On Sunday, April 10th 2016, the Intercollegiate Nikkei Council (INC) hosted their 4th Annual ‘Nikkei Voices’, a talent show started in 2013 which showcases college students representing the various Nikkei Student Unions. From performing original songs to beat boxing to performing covers of popular songs, these collegiate students definitely proved why the old stereotype is a thing of the past.
While INC might be recognized by some for their social gatherings, they should also be recognized for their contributions to the Japanese American community as well. Each year INC has recognized various community organizations at their ‘Nikkei Voices’ event, and this year they chose to highlight Keiro. We appreciate this recognition, and enjoy collaborating with INC and the various NSUs in past years. During the event, Brandon Leong, Keiro’s Director of Community Advancement, took the stage to encourage the college students to find ways to help reduce social isolation among seniors in our community. Additionally Brandon was given the opportunity to become an honorary judge for the event. Congratulations to the winners from CSULB, BlackNYellow!

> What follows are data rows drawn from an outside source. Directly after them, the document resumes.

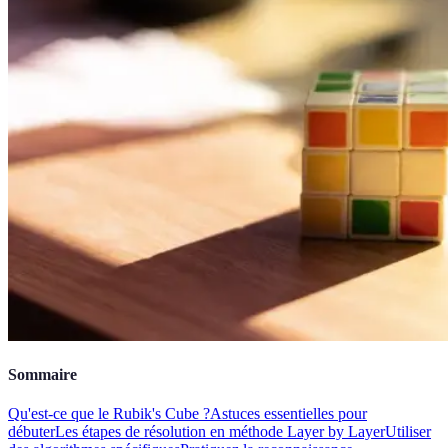
Sommaire
Qu'est-ce que le Rubik's Cube ?
Astuces essentielles pour
débuter
Les étapes de résolution en méthode Layer by Layer
Utiliser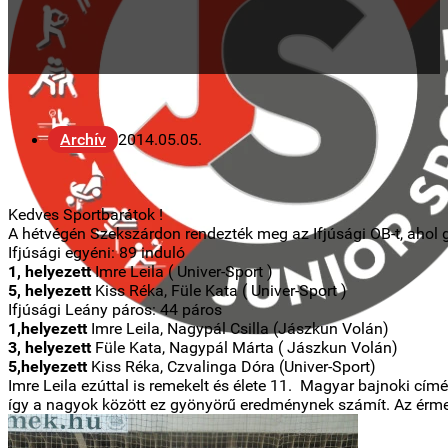
Archív
2014.05.05.
Kedves Sportbarátok !
A hétvégén Szekszárdon rendezték meg az Ifjúsági OB-t, ahol 
Ifjúsági egyéni: 89 induló
1, helyezett
Imre Leila ( Univer-Sport )
5, helyezett
Kiss Réka, Füle Kata ( Univer-Sport )
Ifjúsági Leány páros: 44 páros
1,helyezett
Imre Leila, Nagypál Csilla (Jászkun Volán)
3, helyezett
Füle Kata, Nagypál Márta ( Jászkun Volán)
5,helyezett
Kiss Réka, Czvalinga Dóra (Univer-Sport)
Imre Leila ezúttal is remekelt és élete 11. Magyar bajnoki címé
így a nagyok között ez gyönyörű eredménynek számít. Az érmek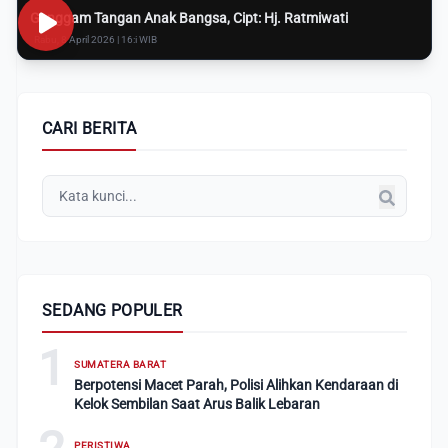
Genggam Tangan Anak Bangsa, Cipt: Hj. Ratmiwati
Rabu, 8 April 2026 | 16:i WIB
CARI BERITA
SEDANG POPULER
1
SUMATERA BARAT
Berpotensi Macet Parah, Polisi Alihkan Kendaraan di
Kelok Sembilan Saat Arus Balik Lebaran
PERISTIWA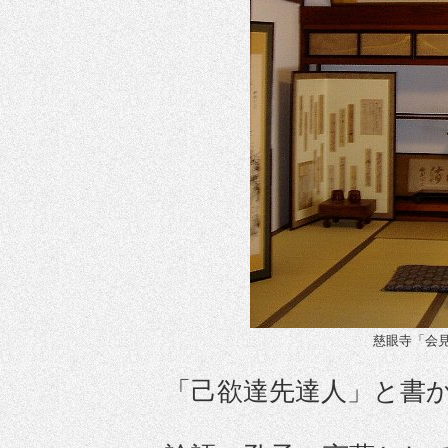
慈眼寺「会
「己欲達先達人」と書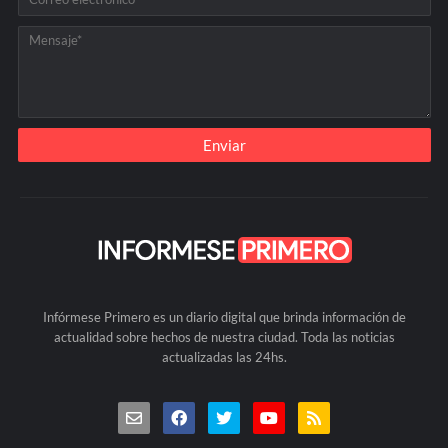
Infórmese Primero es un diario digital que brinda información de
actualidad sobre hechos de nuestra ciudad. Toda las noticias
actualizadas las 24hs.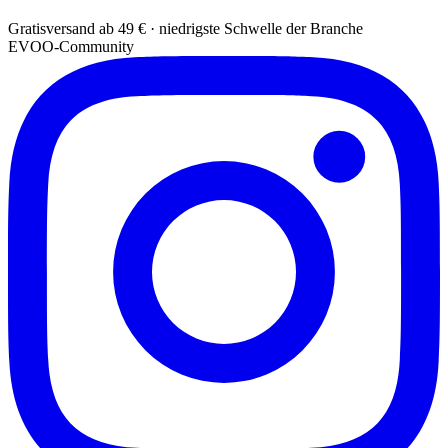
Gratisversand ab 49 € · niedrigste Schwelle der Branche
EVOO-Community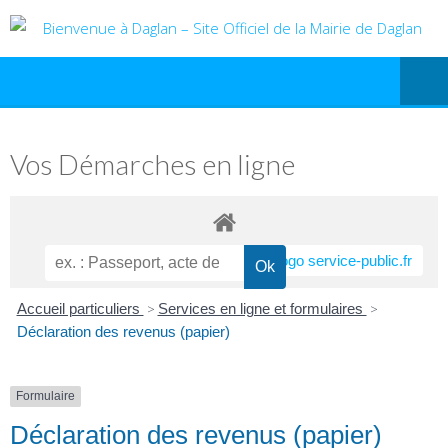
Vos Démarches en ligne
Accueil particuliers
>
Services en ligne et formulaires
>
Déclaration des revenus (papier)
Formulaire
Déclaration des revenus (papier)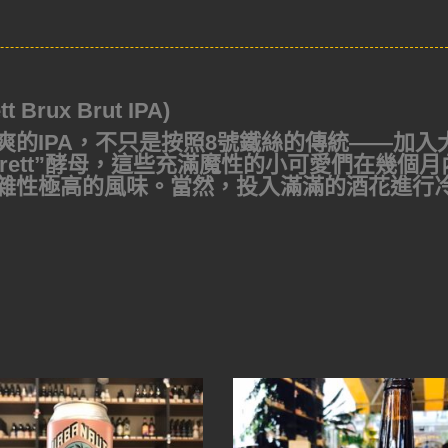
 Brux Brut IPA)
的IPA，不只是按照8號鐵絲的傳統——加入
rett”酵母，這些充滿魔性的小可愛們在幾個月
雜性極高的風味。當然，投入滿滿的酒花進行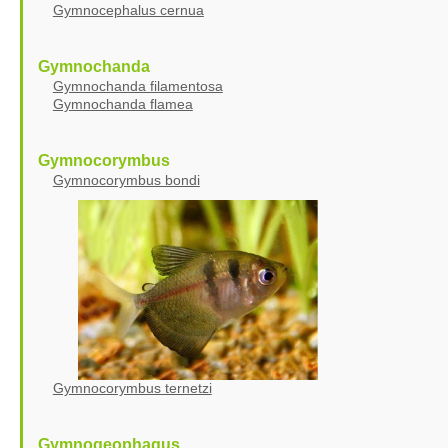
Gymnocephalus cernua
Gymnochanda
Gymnochanda filamentosa
Gymnochanda flamea
Gymnocorymbus
Gymnocorymbus bondi
Gymnocorymbus ternetzi
Gymnogeophagus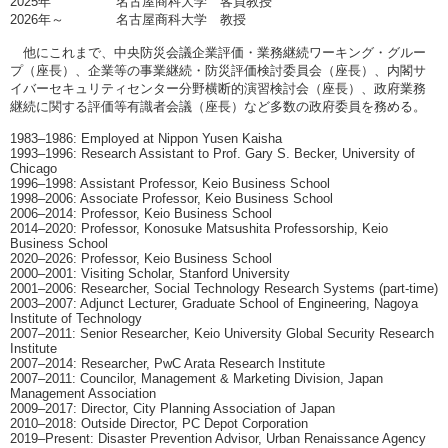
2025年 名古屋商科大学 客員教授
2026年～ 名古屋商科大学 教授
他にこれまで、中央防災会議企業評価・業務継続ワーキング・グルー
プ（座長）、企業等の事業継続・防災評価検討委員会（座長）、内閣サ
イバーセキュリティセンター分野横断的演習検討会（座長）、政府業務
継続に関する評価等有識者会議（座長）など多数の政府委員を務める。
1983–1986: Employed at Nippon Yusen Kaisha
1993–1996: Research Assistant to Prof. Gary S. Becker, University of
Chicago
1996–1998: Assistant Professor, Keio Business School
1998–2006: Associate Professor, Keio Business School
2006–2014: Professor, Keio Business School
2014–2020: Professor, Konosuke Matsushita Professorship, Keio
Business School
2020–2026: Professor, Keio Business School
2000–2001: Visiting Scholar, Stanford University
2001–2006: Researcher, Social Technology Research Systems (part-time)
2003–2007: Adjunct Lecturer, Graduate School of Engineering, Nagoya
Institute of Technology
2007–2011: Senior Researcher, Keio University Global Security Research
Institute
2007–2014: Researcher, PwC Arata Research Institute
2007–2011: Councilor, Management & Marketing Division, Japan
Management Association
2009–2017: Director, City Planning Association of Japan
2010–2018: Outside Director, PC Depot Corporation
2019–Present: Disaster Prevention Advisor, Urban Renaissance Agency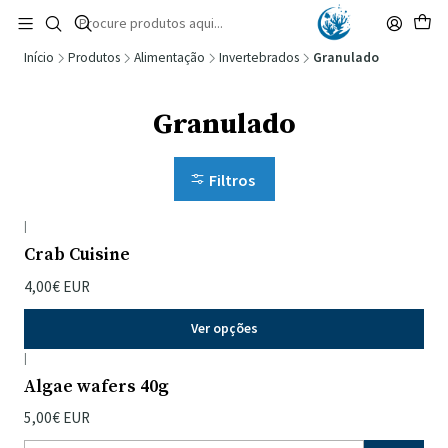
🚚 Portugal Continental: Portes Grátis desde 149,90€ (Envio extresso: 14,90€)
Ler mais
Início
Produtos
Alimentação
Invertebrados
Granulado
Granulado
Filtros
|
Crab Cuisine
4,00€ EUR
Ver opções
|
Algae wafers 40g
5,00€ EUR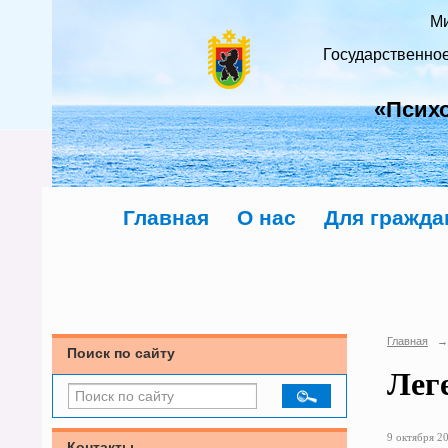
Ми
Государственно
«Псих
Главная
О нас
Для гражда
Главная
→
Поиск по сайту
Лег
9 октября 20
Контакты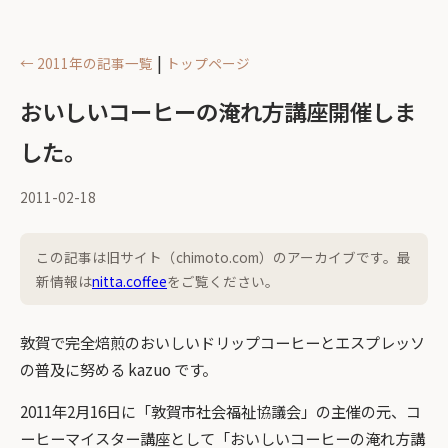
|
← 2011年の記事一覧
トップページ
おいしいコーヒーの淹れ方講座開催しま
した。
2011-02-18
この記事は旧サイト（chimoto.com）のアーカイブです。最
新情報は
nitta.coffee
をご覧ください。
敦賀で完全焙煎のおいしいドリップコーヒーとエスプレッソ
の普及に努める kazuo です。
2011年2月16日に「敦賀市社会福祉協議会」の主催の元、コ
ーヒーマイスター講座として「おいしいコーヒーの淹れ方講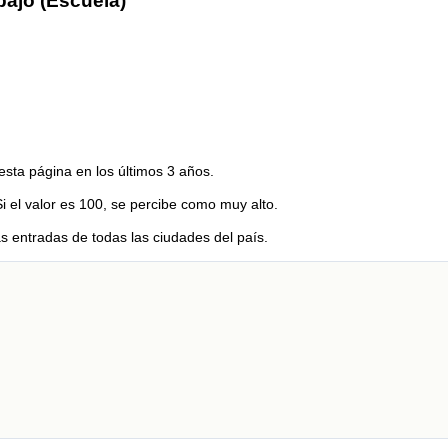
bajo (Escuela)
esta página en los últimos 3 años.
Si el valor es 100, se percibe como muy alto.
s entradas de todas las ciudades del país.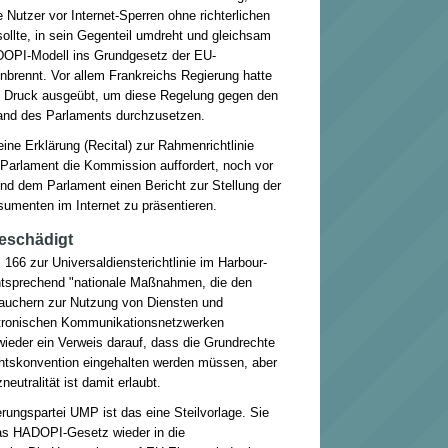
e Nutzer vor Internet-Sperren ohne richterlichen
ollte, in sein Gegenteil umdreht und gleichsam
DOPI-Modell ins Grundgesetz der EU-
nbrennt. Vor allem Frankreichs Regierung hatte
en Druck ausgeübt, um diese Regelung gegen den
and des Parlaments durchzusetzen.
ine Erklärung (Recital) zur Rahmenrichtlinie
 Parlament die Kommission auffordert, noch vor
d dem Parlament einen Bericht zur Stellung der
umenten im Internet zu präsentieren.
beschädigt
166 zur Universaldiensterichtlinie im Harbour-
ntsprechend "nationale Maßnahmen, die den
auchern zur Nutzung von Diensten und
tronischen Kommunikationsnetzwerken
 wieder ein Verweis darauf, dass die Grundrechte
htskonvention eingehalten werden müssen, aber
zneutralität ist damit erlaubt.
rungspartei UMP ist das eine Steilvorlage. Sie
as HADOPI-Gesetz wieder in die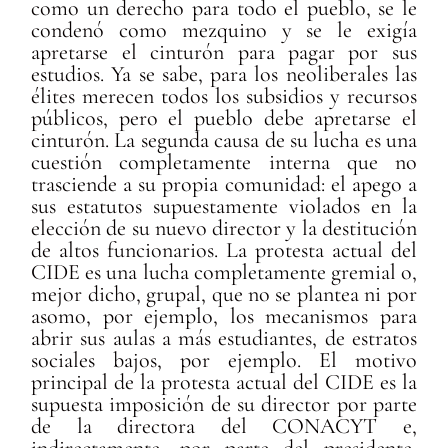
como un derecho para todo el pueblo, se le
condenó como mezquino y se le exigía
apretarse el cinturón para pagar por sus
estudios. Ya se sabe, para los neoliberales las
élites merecen todos los subsidios y recursos
públicos, pero el pueblo debe apretarse el
cinturón. La segunda causa de su lucha es una
cuestión completamente interna que no
trasciende a su propia comunidad: el apego a
sus estatutos supuestamente violados en la
elección de su nuevo director y la destitución
de altos funcionarios. La protesta actual del
CIDE es una lucha completamente gremial o,
mejor dicho, grupal, que no se plantea ni por
asomo, por ejemplo, los mecanismos para
abrir sus aulas a más estudiantes, de estratos
sociales bajos, por ejemplo. El motivo
principal de la protesta actual del CIDE es la
supuesta imposición de su director por parte
de la directora del CONACYT e,
indirectamente, por parte del presidente,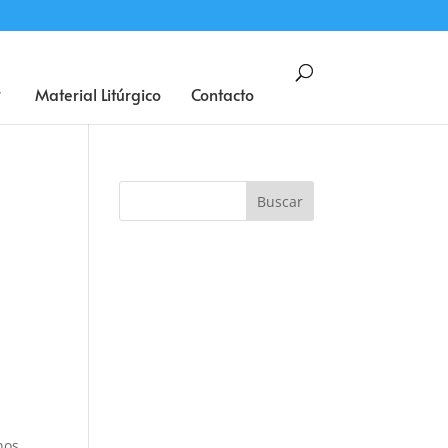
BUSCAR
Material Litúrgico
Contacto
o
nos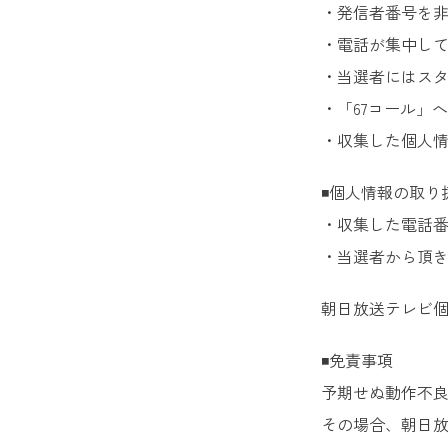
・発信者番号を非
・電話が集中し
・当選者にはス
・「67コール」
・収集した個人
◾️個人情報の取り
・収集した電話
・当選者から頂
朝日放送テレビ
◾️免責事項
予期せぬ動作不
その場合、朝日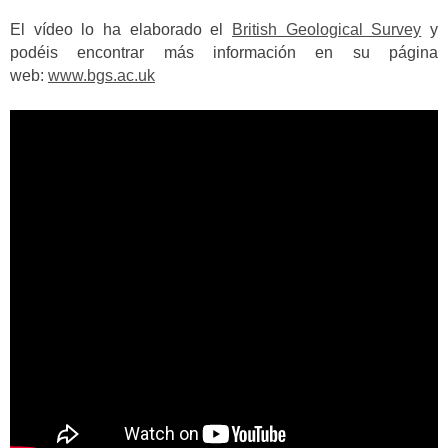
El vídeo lo ha elaborado el
British Geological Survey
y
podéis encontrar más información en su página
web:
www.bgs.ac.uk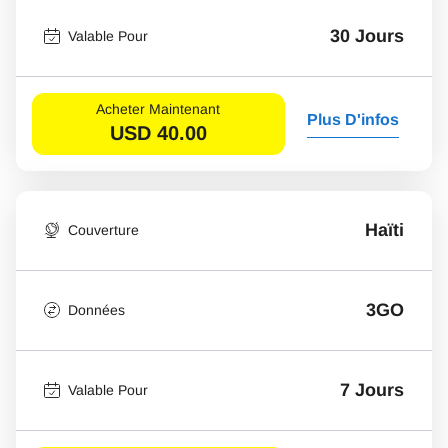
30 Jours
Valable Pour
Acheter Maintenant
Plus D'infos
USD
40.00
Haïti
Couverture
3GO
Données
7 Jours
Valable Pour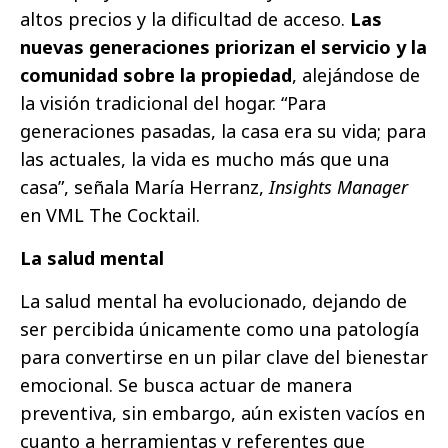
altos precios y la dificultad de acceso.
Las
nuevas generaciones priorizan el servicio y la
comunidad sobre la propiedad
, alejándose de
la visión tradicional del hogar. “Para
generaciones pasadas, la casa era su vida; para
las actuales, la vida es mucho más que una
casa”, señala María Herranz,
Insights Manager
en VML The Cocktail.
La salud mental
La salud mental ha evolucionado, dejando de
ser percibida únicamente como una patología
para convertirse en un pilar clave del bienestar
emocional. Se busca actuar de manera
preventiva, sin embargo, aún existen vacíos en
cuanto a herramientas y referentes que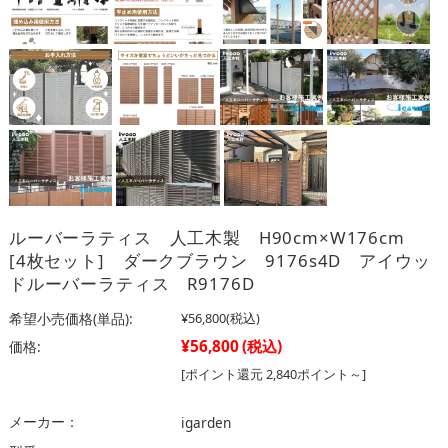
ルーバーラティス 人工木製 H90cm×W176cm
[4枚セット] ダークブラウン 9176s4D アイウッ
ドルーバーラティス R9176D
希望小売価格(単品):
¥56,800
(税込)
¥56,800
(税込)
価格:
[ポイント還元 2,840ポイント～]
メーカー：
igarden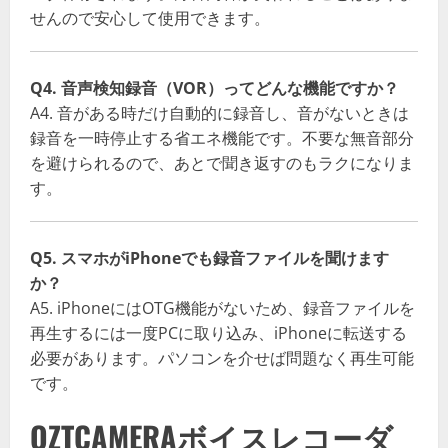
せんので安心して使用できます。
Q4. 音声検知録音（VOR）ってどんな機能ですか？
A4. 音がある時だけ自動的に録音し、音がないときは
録音を一時停止する省エネ機能です。不要な無音部分
を避けられるので、あとで聞き返すのもラクになりま
す。
Q5. スマホがiPhoneでも録音ファイルを聞けます
か？
A5. iPhoneにはOTG機能がないため、録音ファイルを
再生するには一度PCに取り込み、iPhoneに転送する
必要があります。パソコンを介せば問題なく再生可能
です。
QZTCAMERAボイスレコーダ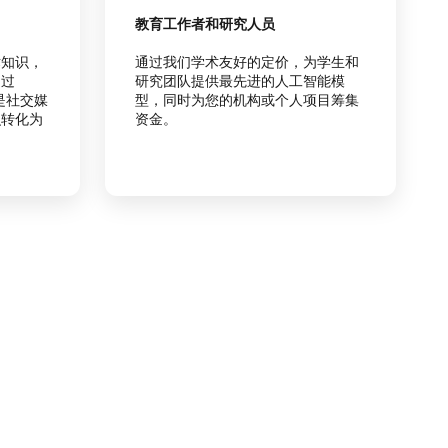
教育工作者和研究人员
术知识，
通过我们学术友好的定价，为学生和
通过
研究团队提供最先进的人工智能模
还是社交媒
型，同时为您的机构或个人项目筹集
识转化为
资金。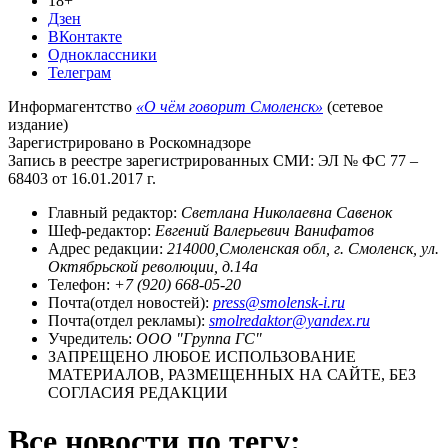
18+
Дзен
ВКонтакте
Одноклассники
Телеграм
Информагентство
«О чём говорит Смоленск»
(сетевое
издание)
Зарегистрировано в Роскомнадзоре
Запись в реестре зарегистрированных СМИ: ЭЛ № ФС 77 –
68403 от 16.01.2017 г.
Главный редактор:
Светлана Николаевна Савенок
Шеф-редактор:
Евгений Валерьевич Ванифатов
Адрес редакции:
214000,Смоленская обл, г. Смоленск, ул.
Октябрьской революции, д.14а
Телефон:
+7 (920) 668-05-20
Почта(отдел новостей):
press@smolensk-i.ru
Почта(отдел рекламы):
smolredaktor@yandex.ru
Учредитель:
ООО "Группа ГС"
ЗАПРЕЩЕНО ЛЮБОЕ ИСПОЛЬЗОВАНИЕ
МАТЕРИАЛОВ, РАЗМЕЩЕННЫХ НА САЙТЕ, БЕЗ
СОГЛАСИЯ РЕДАКЦИИ
Все новости по тегу: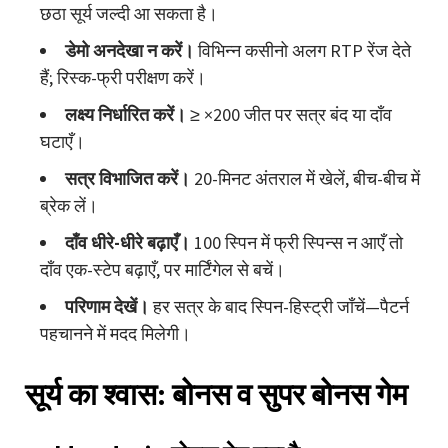
छठा सूर्य जल्दी आ सकता है।
डेमो अनदेखा न करें।
विभिन्न कसीनो अलग RTP रेंज देते
हैं; रिस्क-फ्री परीक्षण करें।
लक्ष्य निर्धारित करें।
≥ ×200 जीत पर सत्र बंद या दाँव
घटाएँ।
सत्र विभाजित करें।
20-मिनट अंतराल में खेलें, बीच-बीच में
ब्रेक लें।
दाँव धीरे-धीरे बढ़ाएँ।
100 स्पिन में फ्री स्पिन्स न आएँ तो
दाँव एक-स्टेप बढ़ाएँ, पर मार्टिंगेल से बचें।
परिणाम देखें।
हर सत्र के बाद स्पिन-हिस्ट्री जाँचें—पैटर्न
पहचानने में मदद मिलेगी।
सूर्य का श्वास: बोनस व सुपर बोनस गेम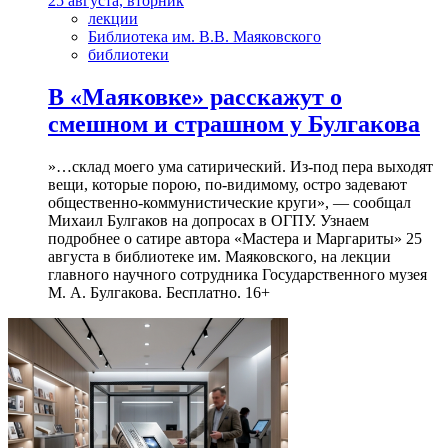
25 августа, вторник
лекции
Библиотека им. В.В. Маяковского
библиотеки
В «Маяковке» расскажут о
смешном и страшном у Булгакова
»…склад моего ума сатирический. Из-под пера выходят
вещи, которые порою, по-видимому, остро задевают
общественно-коммунистические круги», — сообщал
Михаил Булгаков на допросах в ОГПУ. Узнаем
подробнее о сатире автора «Мастера и Маргариты» 25
августа в библиотеке им. Маяковского, на лекции
главного научного сотрудника Государственного музея
М. А. Булгакова. Бесплатно. 16+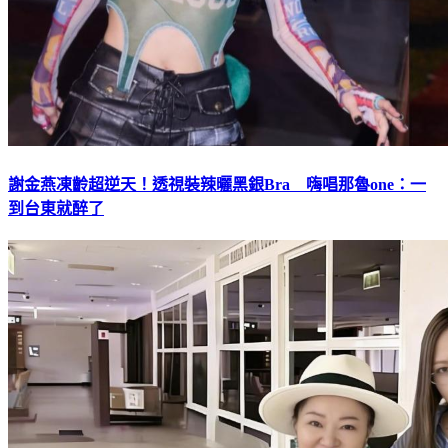
謝金燕凍齡超逆天！透視裝辣曬黑銀Bra 嗨唱那魯one：一
到台東就醉了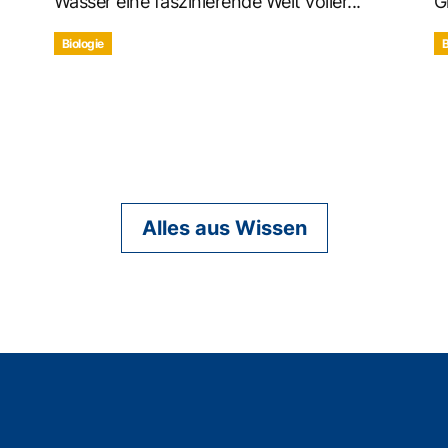
Wasser eine faszinierende Welt voller...
G
Biologie
B
Alles aus Wissen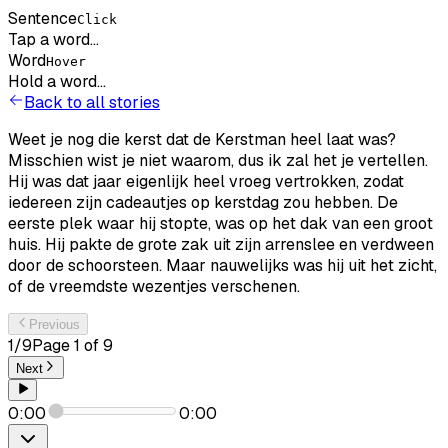
Sentence
Click
Tap a word...
Word
Hover
Hold a word...
Back to all stories
Weet
je
nog
die
kerst
dat
de
Kerstman
heel
laat
was?
Misschien
wist
je
niet
waarom,
dus
ik
zal
het
je
vertellen.
Hij
was
dat
jaar
eigenlijk
heel
vroeg
vertrokken,
zodat
iedereen
zijn
cadeautjes
op
kerstdag
zou
hebben.
De
eerste
plek
waar
hij
stopte,
was
op
het
dak
van
een
groot
huis.
Hij
pakte
de
grote
zak
uit
zijn
arrenslee
en
verdween
door
de
schoorsteen.
Maar
nauwelijks
was
hij
uit
het
zicht,
of
de
vreemdste
wezentjes
verschenen.
Previous
1
/
9
Page
1
of
9
Next
0:00
0:00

Also, special thanks to INC Vice President Alyssa Yim for hosting the event. Keiro looks forward to working with INC and the various NSUs in support of older adults in our community for many more years to come!
Multi-generational interaction is rewarding for all involved, and reflects and celebrates Our Community’s values and culture. Keiro encourages all interested individuals and groups to share their time and talents by volunteering in support of older adults – through residential facilities or with community organizations, temples, or churches that provide programs and activities aimed at benefitting our elders.